All this weird shit is why I don’t regret seeing the movie, and find it kind of interesting as part of the great mystery that is the works of Lee Daniels, but this is his worst movie so far. Both PRECIOUS and SHADOWBOXER pin all their excesses onto the structure of a fairly compelling story. With THE PAPERBOY it seems like the story is about this crazy asshole convicted killer who some journalists think didn’t do it and are trying to free. But instead of focusing on that it makes the main character the little brother who’s just sitting there during this, lusting after the killer’s fiancee.
I guess Daniels has a thing for younger man/older woman sexual relationships, but I don’t agree that this is the interesting part of this story. Young people being dumb and thinking they’re in love is relatable, but Charlotte (in part due to a game performance by Kidman) is so dumb and gross that it’s not like it’s a sweet love story or anything. I’m not sure why Daniels thinks it’s so fascinating or what he thinks the story is about.
There is a little bit going on here with the racial and class relations. They have this new step mother who’s a real bitch and a few times you see her treating their black servants like shit, for example in a funny moment at the wedding where she makes them pretend to smile. More importantly there’s the relationship between Jack and Anita. Jack really likes Anita, maybe almost like a mother figure, but there’s always that white-boy/black-maid dynamic hanging over them, she should be able to tell him what to do and not the other way around.
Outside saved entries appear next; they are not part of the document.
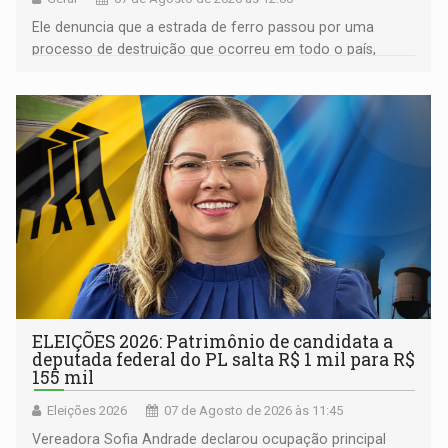
Ele denuncia que a estrada de ferro passou por uma
processo de destruição que ocorreu em todo o país,
devido o lobby das fabricantes de caminhões
ELEIÇÕES 2026: Patrimônio de candidata a
deputada federal do PL salta R$ 1 mil para R$
155 mil
Eleições 2026
07 de Agosto de 2026 às 11:45
Vereadora Sofia Andrade declarou ocupação principal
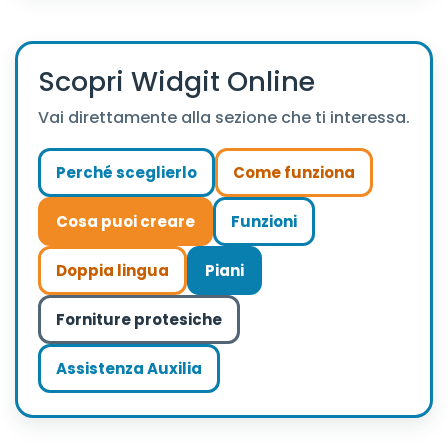
Scopri Widgit Online
Vai direttamente alla sezione che ti interessa.
Perché sceglierlo
Come funziona
Cosa puoi creare
Funzioni
Doppia lingua
Piani
Forniture protesiche
Assistenza Auxilia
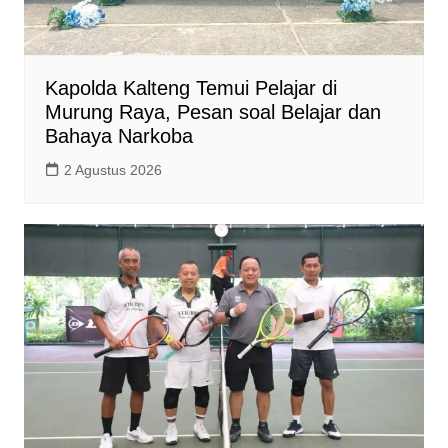
Kapolda Kalteng Temui Pelajar di
Murung Raya, Pesan soal Belajar dan
Bahaya Narkoba
2 Agustus 2026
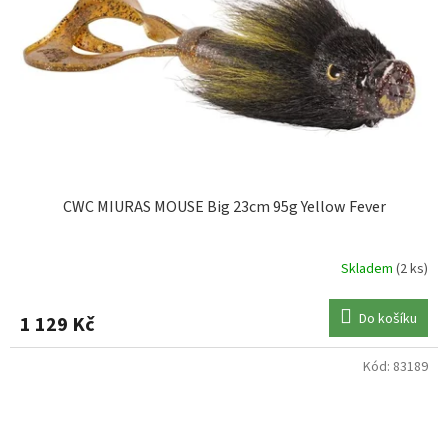
CWC MIURAS MOUSE Big 23cm 95g Yellow Fever
Skladem
(2 ks)
Do košíku
1 129 Kč
Kód:
83189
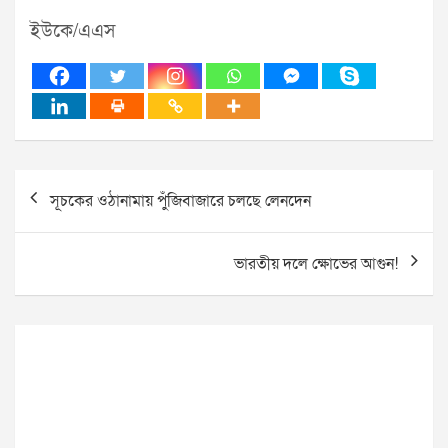
ইউকে/এএস
Post
সূচকের ওঠানামায় পুঁজিবাজারে চলছে লেনদেন
navigation
ভারতীয় দলে ক্ষোভের আগুন!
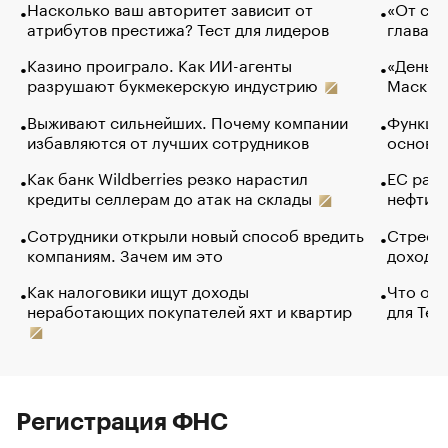
Насколько ваш авторитет зависит от
«От спо
атрибутов престижа? Тест для лидеров
глава к
Казино проиграло. Как ИИ-агенты
«Деньги
разрушают букмекерскую индустрию
Маск в 
Выживают сильнейших. Почему компании
Функции
избавляются от лучших сотрудников
основ э
Как банк Wildberries резко нарастил
ЕС раз
кредиты селлерам до атак на склады
нефти —
Сотрудники открыли новый способ вредить
Стресс 
компаниям. Зачем им это
доходов
Как налоговики ищут доходы
Что обв
неработающих покупателей яхт и квартир
для Tel
Регистрация ФНС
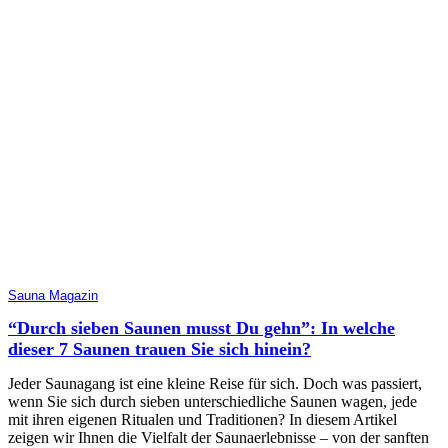
Sauna Magazin
“Durch sieben Saunen musst Du gehn”: In welche
dieser 7 Saunen trauen Sie sich hinein?
Jeder Saunagang ist eine kleine Reise für sich. Doch was passiert,
wenn Sie sich durch sieben unterschiedliche Saunen wagen, jede
mit ihren eigenen Ritualen und Traditionen? In diesem Artikel
zeigen wir Ihnen die Vielfalt der Saunaerlebnisse – von der sanften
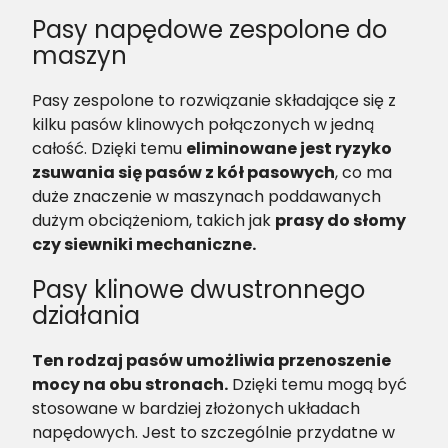
Pasy napędowe zespolone do
maszyn
Pasy zespolone to rozwiązanie składające się z
kilku pasów klinowych połączonych w jedną
całość. Dzięki temu
eliminowane jest ryzyko
zsuwania się pasów z kół pasowych
, co ma
duże znaczenie w maszynach poddawanych
dużym obciążeniom, takich jak
prasy do słomy
czy siewniki mechaniczne.
Pasy klinowe dwustronnego
działania
Ten rodzaj pasów umożliwia przenoszenie
mocy na obu stronach.
Dzięki temu mogą być
stosowane w bardziej złożonych układach
napędowych. Jest to szczególnie przydatne w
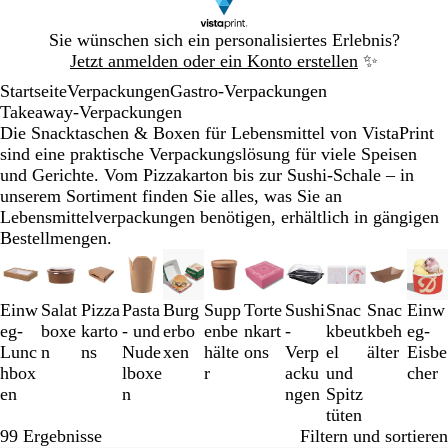
Galeriebild
Sie wünschen sich ein personalisiertes Erlebnis?
1
Jetzt anmelden oder ein Konto erstellen
✨
von
Startseite
Verpackungen
Gastro-Verpackungen
1
Takeaway-Verpackungen
Die Snacktaschen & Boxen für Lebensmittel von VistaPrint
sind eine praktische Verpackungslösung für viele Speisen
und Gerichte. Vom Pizzakarton bis zur Sushi-Schale – in
unserem Sortiment finden Sie alles, was Sie an
Lebensmittelverpackungen benötigen, erhältlich in gängigen
Bestellmengen.
Galeriebilder
1
bis
Einw
Salat
Pizza
Pasta
Burg
Supp
Torte
Sushi
Snac
Snac
Einw
3
eg-
boxe
karto
- und
erbo
enbe
nkart
-
kbeut
kbeh
eg-
von
Lunc
n
ns
Nude
xen
hälte
ons
Verp
el
älter
Eisbe
11
hbox
lboxe
r
acku
und
cher
en
n
ngen
Spitz
tüten
99 Ergebnisse
Filtern und sortieren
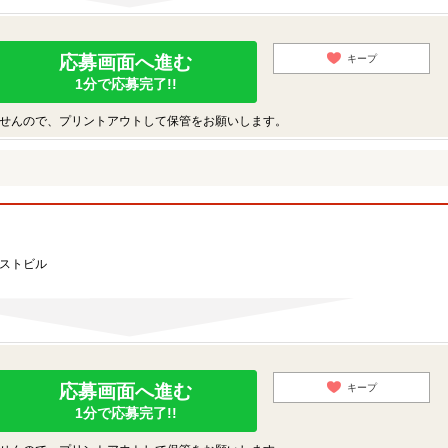
応募画面へ進む
キープ
1分で応募完了!!
せんので、プリントアウトして保管をお願いします。
ーストビル
応募画面へ進む
キープ
1分で応募完了!!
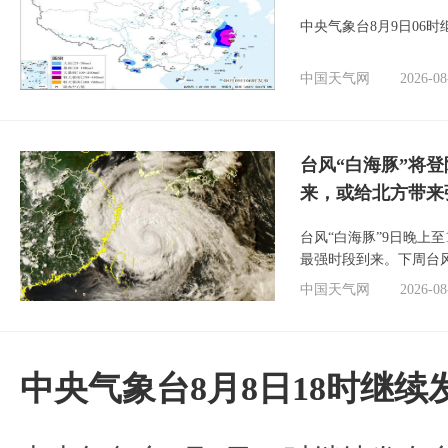
中央气象台8月9日06
中国天气网
2026-08
台风“白海豚”将
来，或给北方带来
台风“白海豚”9日晚上
最强时段到来。下周台
中国天气网
2026-08
中央气象台8月8日18时继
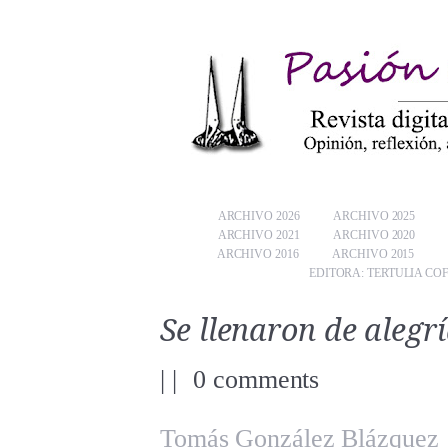
ARCHIVO 2026
ARCHIVO 2025
ARCHIVO 2021
ARCHIVO 2020
ARCHIVO 2016
ARCHIVO 2015
EDITORA: TERTULIA CO
Se llenaron de alegrí
|
|
0 comments
Tomás González Blázquez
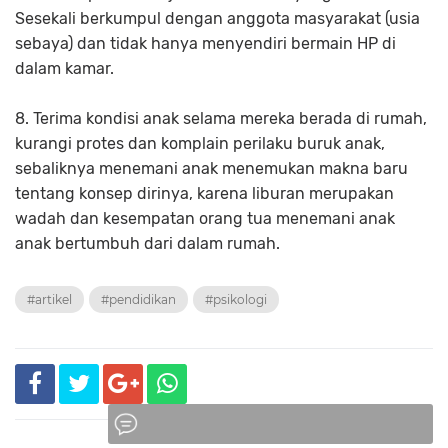
Sesekali berkumpul dengan anggota masyarakat (usia
sebaya) dan tidak hanya menyendiri bermain HP di
dalam kamar.
8. Terima kondisi anak selama mereka berada di rumah,
kurangi protes dan komplain perilaku buruk anak,
sebaliknya menemani anak menemukan makna baru
tentang konsep dirinya, karena liburan merupakan
wadah dan kesempatan orang tua menemani anak
anak bertumbuh dari dalam rumah.
#artikel
#pendidikan
#psikologi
And then when he does something blatantly racist in front of her he has to deal with the shame and she has to deal with the hurt and they try to get past that. It’s pretty interesting.
But then, back to Jack in his underwear in a sprinkler trying not to get a boner from Charlotte.
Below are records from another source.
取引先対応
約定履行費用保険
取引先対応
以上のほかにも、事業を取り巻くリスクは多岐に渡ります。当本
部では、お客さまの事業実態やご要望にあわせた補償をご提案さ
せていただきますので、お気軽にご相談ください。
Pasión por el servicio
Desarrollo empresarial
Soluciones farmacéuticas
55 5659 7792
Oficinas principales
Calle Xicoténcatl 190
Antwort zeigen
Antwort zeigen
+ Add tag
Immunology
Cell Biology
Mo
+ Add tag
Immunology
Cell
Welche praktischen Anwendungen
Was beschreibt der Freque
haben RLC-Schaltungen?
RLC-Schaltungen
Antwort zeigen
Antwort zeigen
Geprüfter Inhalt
But I’m not sure Daniels thinks it’s important to know what a movie is about, or for it to stay consistent. When it starts Macy Gray is the narrator because she’s being interviewed about this novel. Later on she seems to know she’s narrating a movie, because she interrupts a sex scene by saying, “Anyhoo, I think y’all seen enough.”
At the end of the movie it not only doesn’t return to her being interviewed, but has her telling us that Jack “went on to become a writer of some renown.” Why would she say this to the guy interviewing her about the novel Jack wrote? And why wouldn’t Daniels notice that his beginning and ending don’t match? But also do I even want to know the answers? Would I even want to watch Lee Daniels movies if I understood where they were coming from and they seemed to be made by a reasonable person?
Well the answer to that last one is ‘no,’ so I guess ultimately I’m coming out semi-positive on THE PAPERBOY. I’d pee on its face any time.
December 4th, 2012 at 3:46 am
It definitely sounds crazy and was curious if you’d review it after I read “Hey Academy! Time To Take Nicole Kidman’s ‘Paperboy’ Role Seriously!”